Well, there are multiple reasons.
- Culture Shock: When I first moved to China, I was completely overwhelmed by everything that was happening to me. I didn’t realize how much I experienced culture shock until much later. And because everything was so new to me, I had a hard time processing it all in any sort of efficient or public manner. I was also overwhelmed by the sheer number of new things to write about. In a very short amount of time, I took hundreds of pictures and had so many new experiences, I got very far behind in writing and couldn’t keep up. And a closely related reason. . .
- Perfectionism: After I got so far behind in writing, I didn’t want to jump in with the current experiences. I was too much of a perfectionist. I should’ve just started writing about the things that I was experiencing at the time, but I kept thinking I should start at the beginning.

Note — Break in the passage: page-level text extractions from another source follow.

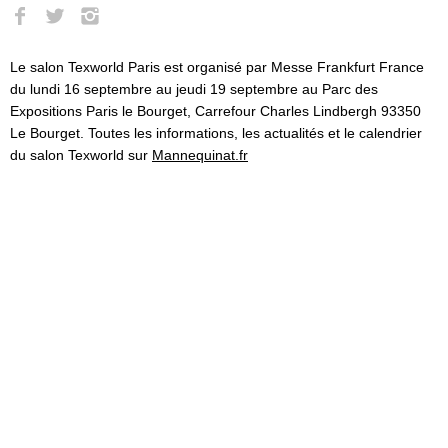
Le salon Texworld Paris est organisé par Messe Frankfurt France
du lundi 16 septembre au jeudi 19 septembre au Parc des
Expositions Paris le Bourget, Carrefour Charles Lindbergh 93350
Le Bourget. Toutes les informations, les actualités et le calendrier
du salon Texworld sur
Mannequinat.fr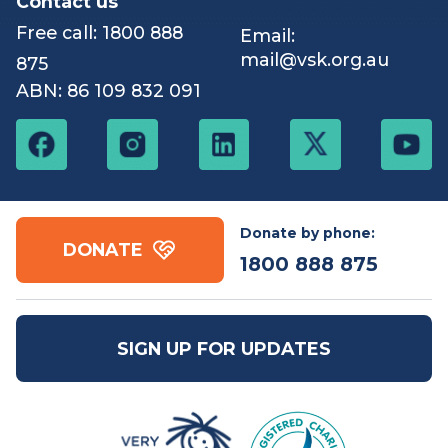
Shop
Contact us
Free call:
1800 888
Email:
mail@vsk.org.au
875
ABN: 86 109 832 091
Donate by phone:
DONATE
1800 888 875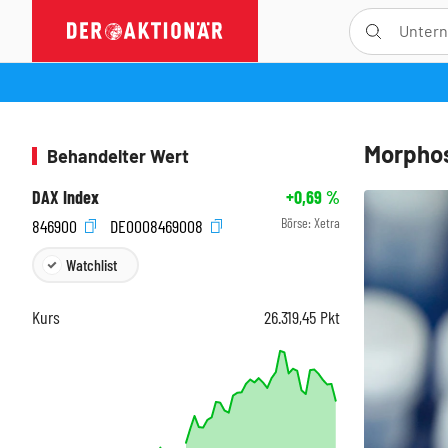
Morphos
Behandelter Wert
DAX Index
+0,69
%
Börse:
Xetra
846900
DE0008469008
Watchlist
Kurs
26.319,45
Pkt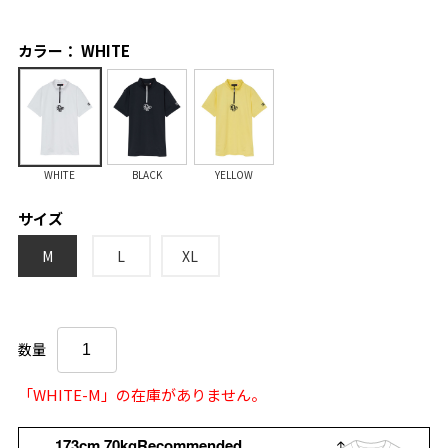
カラー： WHITE
WHITE
BLACK
YELLOW
サイズ
M
L
XL
数量
「WHITE-M」の在庫がありません。
173cm 70kgRecommended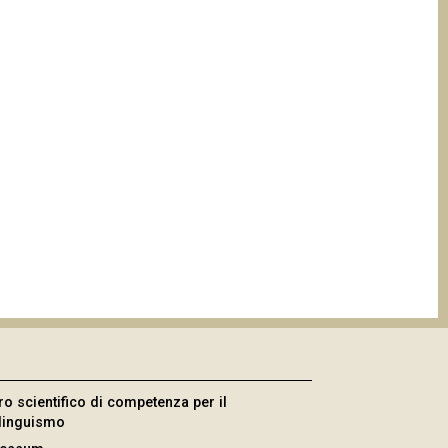
ro scientifico di competenza per il
ilinguismo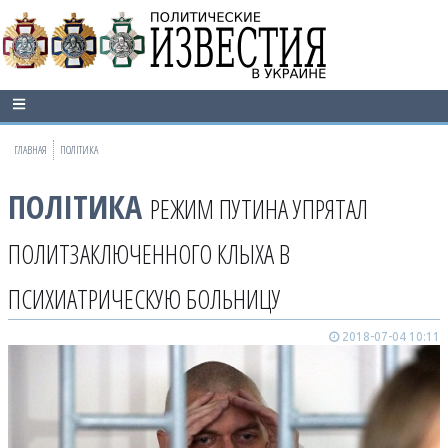
ГЛАВНАЯ
ПОЛІТИКА
ПОЛІТИКА
РЕЖИМ ПУТИНА УПРЯТАЛ
ПОЛИТЗАКЛЮЧЕННОГО КЛЫХА В
ПСИХИАТРИЧЕСКУЮ БОЛЬНИЦУ
2018-07-04 10:11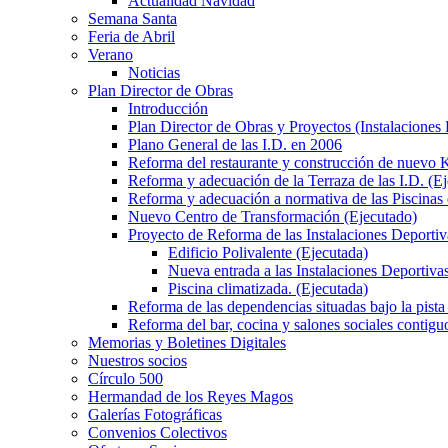
Actualidad Navidad
Semana Santa
Feria de Abril
Verano
Noticias
Plan Director de Obras
Introducción
Plan Director de Obras y Proyectos (Instalaciones
Plano General de las I.D. en 2006
Reforma del restaurante y construcción de nuevo K
Reforma y adecuación de la Terraza de las I.D. (E
Reforma y adecuación a normativa de las Piscinas 
Nuevo Centro de Transformación (Ejecutado)
Proyecto de Reforma de las Instalaciones Deportiv
Edificio Polivalente (Ejecutada)
Nueva entrada a las Instalaciones Deportivas
Piscina climatizada. (Ejecutada)
Reforma de las dependencias situadas bajo la pista 
Reforma del bar, cocina y salones sociales contiguo
Memorias y Boletines Digitales
Nuestros socios
Círculo 500
Hermandad de los Reyes Magos
Galerías Fotográficas
Convenios Colectivos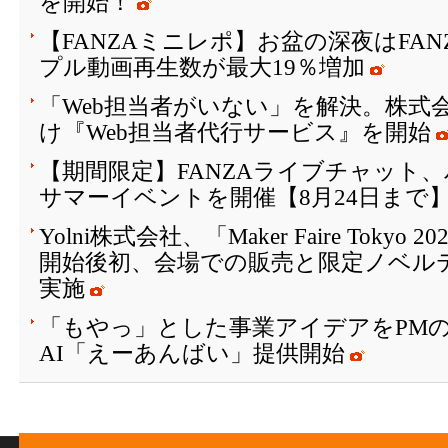
を開始！
【FANZAミニレポ】お盆の深夜はFA
プル動画再生数が最大19％増加
「Web担当者がいない」を解決。株式会
け『Web担当者代行サービス』を開始
【期間限定】FANZAライブチャット
サマーイベントを開催【8月24日まで
Yolni株式会社、「Maker Faire Toky
開始後初、会場での販売と限定ノベル
実施
「もやっ」とした事業アイデアをPM
AI「えーあんばい」提供開始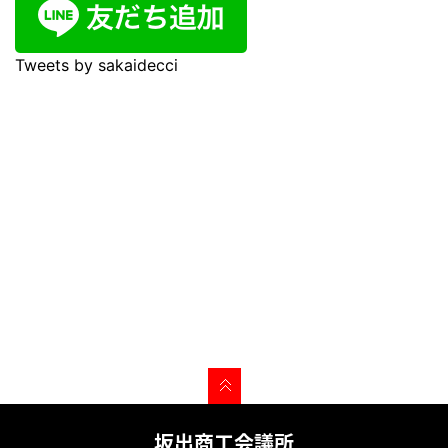
Tweets by sakaidecci
坂出商工会議所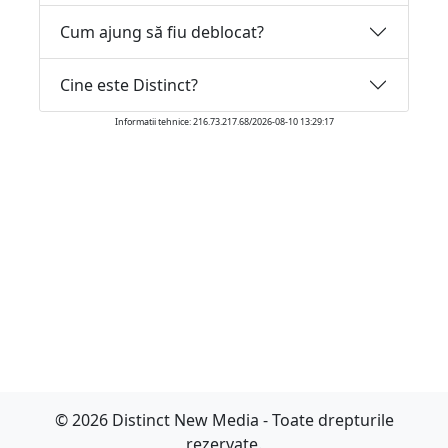
Cum ajung să fiu deblocat?
Cine este Distinct?
Informatii tehnice: 216.73.217.68/2026-08-10 13:29:17
© 2026 Distinct New Media - Toate drepturile
rezervate.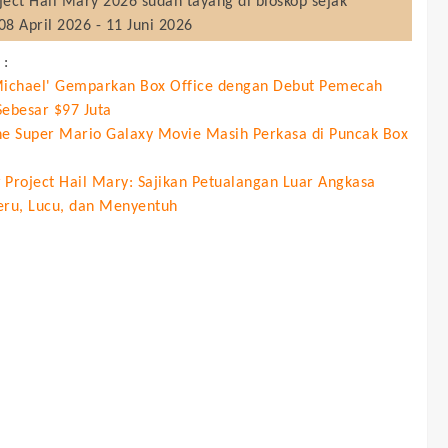
ject Hail Mary 2026
sudah tayang di bioskop sejak
08 April 2026 - 11 Juni 2026
 :
Michael' Gemparkan Box Office dengan Debut Pemecah
Sebesar $97 Juta
he Super Mario Galaxy Movie Masih Perkasa di Puncak Box
 Project Hail Mary: Sajikan Petualangan Luar Angkasa
eru, Lucu, dan Menyentuh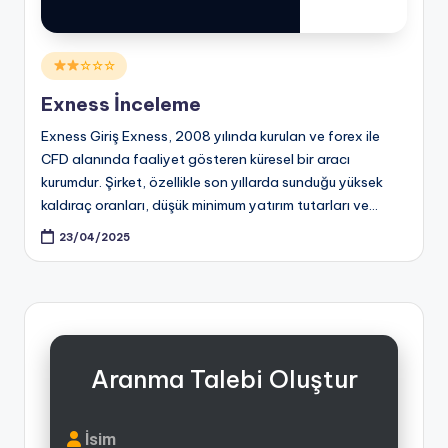
Posted
☆☆☆
in
Exness İnceleme
Exness Giriş Exness, 2008 yılında kurulan ve forex ile
CFD alanında faaliyet gösteren küresel bir aracı
kurumdur. Şirket, özellikle son yıllarda sunduğu yüksek
kaldıraç oranları, düşük minimum yatırım tutarları ve…
23/04/2025
Aranma Talebi Oluştur
İsim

- Cultural Sensitivity: I didn’t want to say things that were culturally insensitive while dealing with culture shock. I didn’t want to embarrass myself or others with what I wrote. I’ve read and heard–and probably said–horrendous things that foreigners say about China because of their culture shock. I want to be open-minded and accepting of the Chinese culture and people. As Chinese people often say, “China has a 5000 year history.” The American way is not the only way–or even the right way–to do things; while living in China, I want to learn more about the Chinese way of doing things. It’s extremely difficult to adapt to a new language, culture, job, and living situation; I don’t want to make it worse by approaching life in China from a proud, selfish, closed-minded, American-centric view point. The whole reason I’m here in China is to show love and to help improve Chinese society, so I don’t want to set up barriers that will prevent me from having a good relationship with Chinese people.
- Un-originality: There are hundreds, if not thousands, of blogs about moving to and teaching in China. I didn’t feel like I had anything new to add. Indeed, when I read Peter Hessler’s River Town: Two Years on the Yangtze during my first year in China, I realized that many of my experiences as a new teacher in China were not unique.

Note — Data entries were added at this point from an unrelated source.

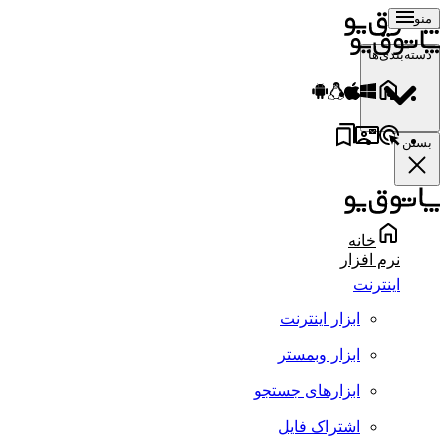
منو
دسته‌بندی‌ها
بستن
خانه
نرم افزار
اینترنت
ابزار اینترنت
ابزار وبمستر
ابزارهای جستجو
اشتراک فایل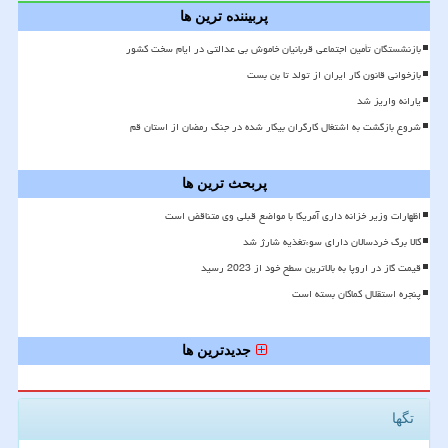
پربیننده ترین ها
بازنشستگان تأمین اجتماعی قربانیان خاموش بی عدالتی در ایام سخت کشور
بازخوانی قانون کار ایران از تولد تا بن بست
یارانه واریز شد
شروع بازگشت به اشتغال کارگران بیکار شده در جنگ رمضان از استان قم
پربحث ترین ها
اظهارات وزیر خزانه داری آمریکا با مواضع قبلی وی متناقض است
کالا برگ خردسالان دارای سوءتغذیه شارژ شد
قیمت گاز در اروپا به بالاترین سطح خود از 2023 رسید
پنجره استقلال کماکان بسته است
جدیدترین ها
تگها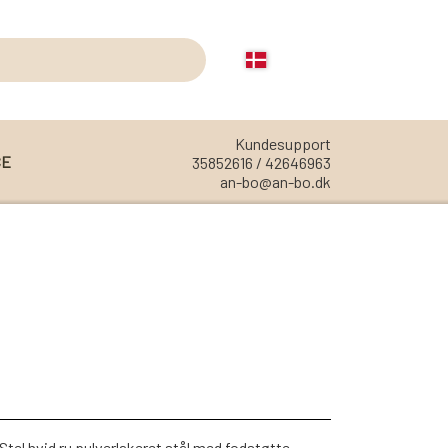
Kundesupport
CE
35852616 / 42646963
an-bo@an-bo.dk
REOLER
REOL EDGE
REOL MISTRAL
REOL SIGN
REOL BASIC
REOLER/OPBEVARING
Stel hvid ru pulverlakeret stål med fodstøtte,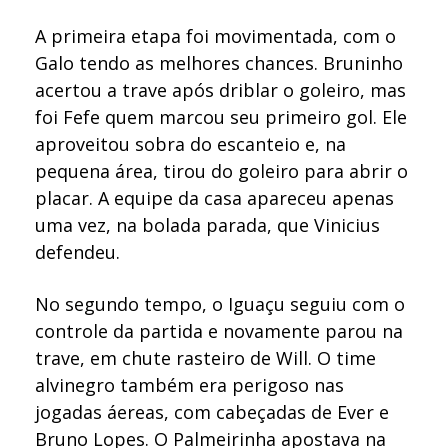
A primeira etapa foi movimentada, com o
Galo tendo as melhores chances. Bruninho
acertou a trave após driblar o goleiro, mas
foi Fefe quem marcou seu primeiro gol. Ele
aproveitou sobra do escanteio e, na
pequena área, tirou do goleiro para abrir o
placar. A equipe da casa apareceu apenas
uma vez, na bolada parada, que Vinicius
defendeu.
No segundo tempo, o Iguaçu seguiu com o
controle da partida e novamente parou na
trave, em chute rasteiro de Will. O time
alvinegro também era perigoso nas
jogadas áereas, com cabeçadas de Ever e
Bruno Lopes. O Palmeirinha apostava na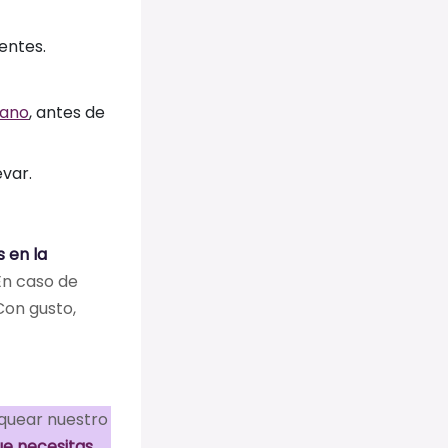
lentes.
mano
, antes de
evar.
 en la
En caso de
 Con gusto,
quear nuestro
ue necesitas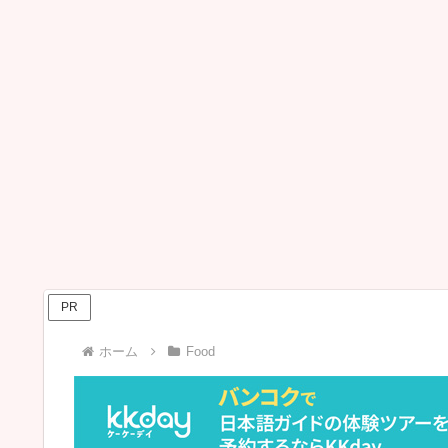
PR
ホーム
Food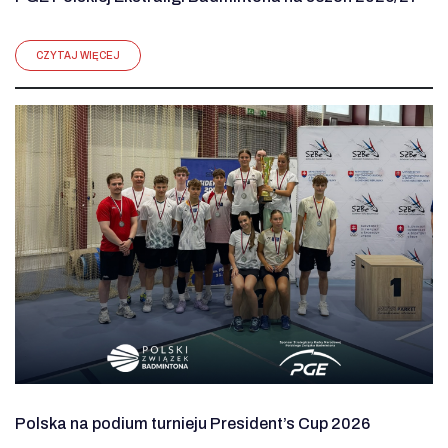
CZYTAJ WIĘCEJ
Polska na podium turnieju President’s Cup 2026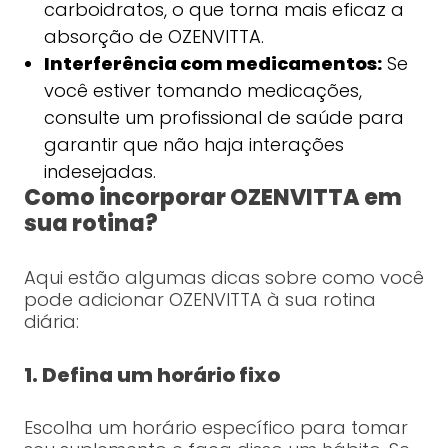
carboidratos, o que torna mais eficaz a
absorção de OZENVITTA.
Interferência com medicamentos:
Se
você estiver tomando medicações,
consulte um profissional de saúde para
garantir que não haja interações
indesejadas.
Como incorporar OZENVITTA em
sua rotina?
Aqui estão algumas dicas sobre como você
pode adicionar OZENVITTA à sua rotina
diária:
1. Defina um horário fixo
Escolha um horário específico para tomar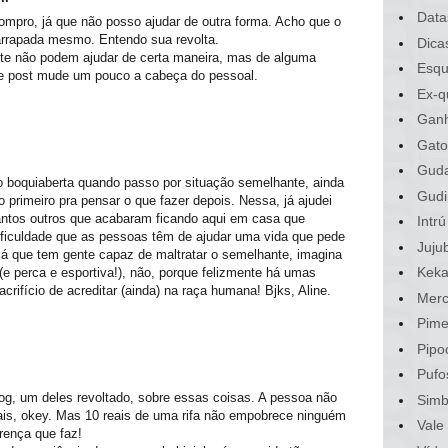
Data
ompro, já que não posso ajudar de outra forma. Acho que o
arrapada mesmo. Entendo sua revolta.
Dica
te não podem ajudar de certa maneira, mas de alguma
Esqu
e post mude um pouco a cabeça do pessoal.
Ex-q
Gan
Gato
Gud
ico boquiaberta quando passo por situação semelhante, ainda
Gudi
 primeiro pra pensar o que fazer depois. Nessa, já ajudei
tantos outros que acabaram ficando aqui em casa que
Intrú
ficuldade que as pessoas têm de ajudar uma vida que pede
Juju
, já que tem gente capaz de maltratar o semelhante, imagina
Kek
e perca e esportiva!), não, porque felizmente há umas
rifício de acreditar (ainda) na raça humana! Bjks, Aline.
Merc
Pime
Pipo
Pufo
og, um deles revoltado, sobre essas coisas. A pessoa não
Sim
ais, okey. Mas 10 reais de uma rifa não empobrece ninguém
Vale
rença que faz!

- Poor internet connections: In China, it is often difficult to access sites such as this. Internet speeds are slow, and many sites are blocked. Sometimes it is just impossible to access my blog.
So why am I going to start writing again now?

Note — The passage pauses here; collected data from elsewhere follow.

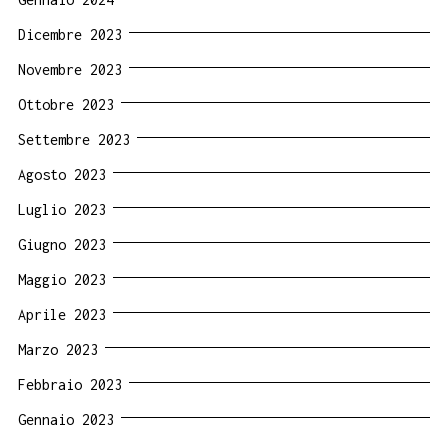
Dicembre 2023
Novembre 2023
Ottobre 2023
Settembre 2023
Agosto 2023
Luglio 2023
Giugno 2023
Maggio 2023
Aprile 2023
Marzo 2023
Febbraio 2023
Gennaio 2023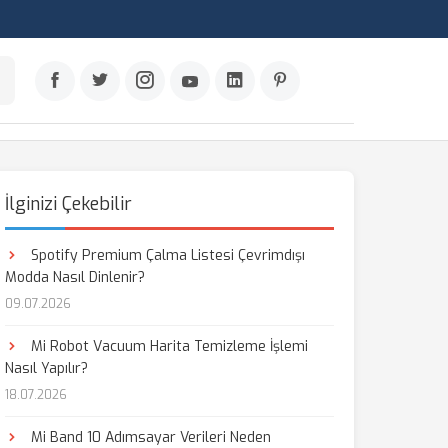
İlginizi Çekebilir
Spotify Premium Çalma Listesi Çevrimdışı
Modda Nasıl Dinlenir?
09.07.2026
Mi Robot Vacuum Harita Temizleme İşlemi
Nasıl Yapılır?
18.07.2026
Mi Band 10 Adımsayar Verileri Neden
aş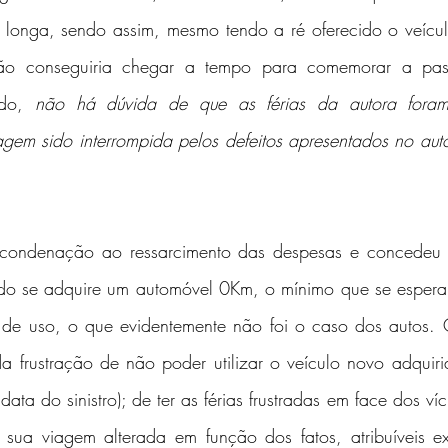
 longa, sendo assim, mesmo tendo a ré oferecido o veículo
ão conseguiria chegar a tempo para comemorar a pas
do, 
não há dúvida de que as férias da autora foram
iagem sido interrompida pelos defeitos apresentados no aut
 condenação ao ressarcimento das despesas e concedeu i
o se adquire um automóvel 0Km, o mínimo que se espera 
 de uso, o que evidentemente não foi o caso dos autos. 
a frustração de não poder utilizar o veículo novo adquir
ata do sinistro); de ter as férias frustradas em face dos ví
sua viagem alterada em função dos fatos, atribuíveis ex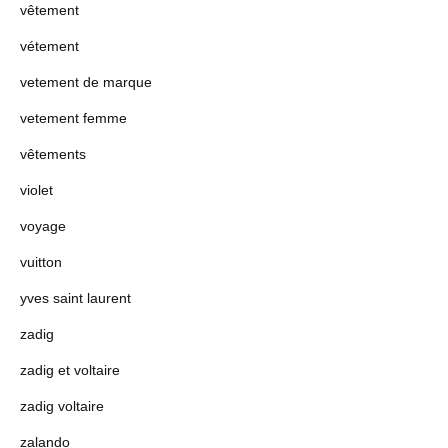
vêtement
vétement
vetement de marque
vetement femme
vêtements
violet
voyage
vuitton
yves saint laurent
zadig
zadig et voltaire
zadig voltaire
zalando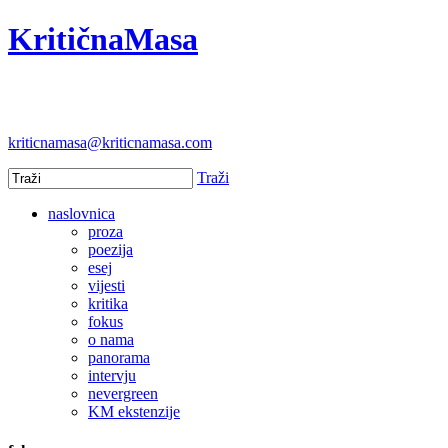
KritičnaMasa
kriticnamasa@kriticnamasa.com
Traži
naslovnica
proza
poezija
esej
vijesti
kritika
fokus
o nama
panorama
intervju
nevergreen
KM ekstenzije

- Memories: I realized that by not writing down my experiences, I’m missing out on a valuable way of preserving memories. When I look back on my old posts, I’m reminded of the many places I’ve lived and visited, the people I’ve met, and the things I’ve learned. I’m afraid that I’ve already forgotten a lot of things that happened to me durging the first few years of living here in China, but as I look through pictures and write about things I experienced, I hope to recover and record some of those memories.
- Support: This summer, many friends and family members expressed an interest in hearing more about my life in China. I realized that my extremely infrequent status updates and pictures on Facebook and my completely non-existent blogs were keeping me from a valuable means of support. So because my friends are curious about China and want to know more about how to better support me, I’ve decided to write more frequently.
- Writing practice: Although I have written almost daily in my personal journals, I haven’t written anything for publication–even in such an informal venue as a blog–in a very long time. I want to become a better writer, and I know from my own experience and from a lot of research, that writing more will help me to improve my writing abilities.
So thank you for joining me as I begin chronicling my experiences in China. I’ll focus on current events but I also plan on writing “flashbacks” of trips and experiences from my first four years here.